A grease gun is a common workshop and garage tool used for lubrication. The purpose of the grease gun is to apply lubricant through an aperture to a specific point, usually from a grease cartridge to a grease fitting. The channels behind the grease fitting lead to where the lubrication is needed. The aperture may be of a type that fits closely with a receiving aperture on any number of mechanical devices. The close fitting of the apertures ensures that lubricant is applied only where needed. There are four types of grease gun:

1. Hand-powered, where the grease is forced from the aperture by back-pressure built up by hand-cranking the trigger mechanism of the gun, which applies pressure to a spring mechanism behind the lubricant, thus forcing grease through the aperture.
2. Hand-powered, where there is no trigger mechanism, and the grease is forced through the aperture by the back-pressure built up by pushing on the butt of the grease gun, which slides a piston through the body of the tool, pumping grease out of the aperture.
3. Air-powered (pneumatic), where compressed air is directed to the gun by hoses, the air pressure serving to force the grease through the aperture.
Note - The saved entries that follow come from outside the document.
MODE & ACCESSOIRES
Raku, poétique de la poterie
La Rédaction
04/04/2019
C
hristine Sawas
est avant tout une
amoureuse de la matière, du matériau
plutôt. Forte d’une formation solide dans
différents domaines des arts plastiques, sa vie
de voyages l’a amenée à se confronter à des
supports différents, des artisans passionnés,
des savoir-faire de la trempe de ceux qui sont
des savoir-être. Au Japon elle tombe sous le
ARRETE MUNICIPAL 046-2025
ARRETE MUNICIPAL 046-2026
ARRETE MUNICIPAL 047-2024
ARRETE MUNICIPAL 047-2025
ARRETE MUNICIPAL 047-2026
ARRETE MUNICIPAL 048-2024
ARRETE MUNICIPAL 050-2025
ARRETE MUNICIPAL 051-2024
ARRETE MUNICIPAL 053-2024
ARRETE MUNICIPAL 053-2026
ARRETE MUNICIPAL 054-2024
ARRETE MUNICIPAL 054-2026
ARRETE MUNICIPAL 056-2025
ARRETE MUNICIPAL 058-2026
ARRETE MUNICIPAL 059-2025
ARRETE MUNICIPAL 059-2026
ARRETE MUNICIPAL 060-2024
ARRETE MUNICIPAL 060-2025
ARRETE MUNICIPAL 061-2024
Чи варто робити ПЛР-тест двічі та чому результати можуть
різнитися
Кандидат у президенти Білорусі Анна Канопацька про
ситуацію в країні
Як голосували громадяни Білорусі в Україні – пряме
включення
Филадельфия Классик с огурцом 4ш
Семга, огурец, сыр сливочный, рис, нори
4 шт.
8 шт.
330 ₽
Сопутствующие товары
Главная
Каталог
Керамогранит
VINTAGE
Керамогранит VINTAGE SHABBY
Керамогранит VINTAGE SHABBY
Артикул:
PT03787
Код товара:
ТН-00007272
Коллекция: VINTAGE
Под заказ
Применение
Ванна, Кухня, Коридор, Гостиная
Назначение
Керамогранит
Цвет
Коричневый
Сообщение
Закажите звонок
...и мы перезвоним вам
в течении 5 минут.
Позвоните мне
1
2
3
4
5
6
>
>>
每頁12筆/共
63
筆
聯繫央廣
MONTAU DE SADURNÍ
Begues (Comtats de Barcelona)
Russell Gray, inventor of the air-powered grease gun, founded Graco based on this invention.
4. Electric, where an electric motor drives a high-pressure grease pump. These are often battery-powered for portability.

The grease gun is charged or loaded with any of the various types of lubricants, but usually a thicker heavier type of grease is used.

It was a close resemblance to contemporary hand-powered grease guns that gave the nickname to the World War II-era M3 submachine gun.